(Problem description) The answer must be every line of the data that holds the word "نوردهی".

(Data listing)
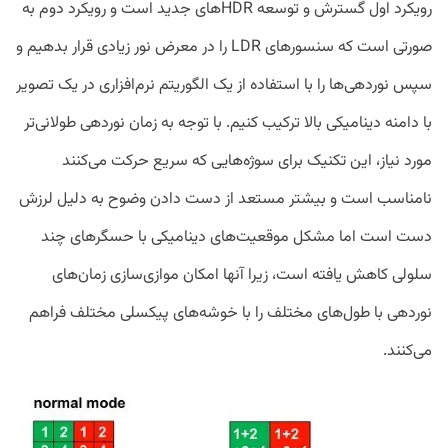
رویکرد اول گسترش و توسعه­‌ HDRهای جدید است و رویکرد دوم به‌
صورتی است که سنسورهای LDR را در معرض نور زیادی قرار بدهیم و
سپس نوردهی‌ها را با استفاده از یک الگوریتم نرم‌افزاری در یک تصویر
با دامنه دینامیکی بالا ترکیب کنیم. با توجه به زمان نوردهی طولانی‌تر
مورد نیاز، این تکنیک برای سوژه‌هایی که سریع حرکت می‌کنند
نامناسب است و بیشتر مستعد از دست دادن وضوح به دلیل لرزش
دست است اما مشکل موقعیت‌های دینامیکی با حسگرهای چند
سلولی کاهش یافته‌ است، زیرا آنها امکان موازی‌سازی زمان‌های
نوردهی با طول‌های مختلف را با خوشه‌های پیکسلی مختلف فراهم
می‌کنند.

(Result of this task)
سپس نوردهی‌ها را با استفاده از یک الگوریتم نرم‌افزاری در یک تصویر
با دامنه دینامیکی بالا ترکیب کنیم. با توجه به زمان نوردهی طولانی‌تر
نوردهی با طول‌های مختلف را با خوشه‌های پیکسلی مختلف فراهم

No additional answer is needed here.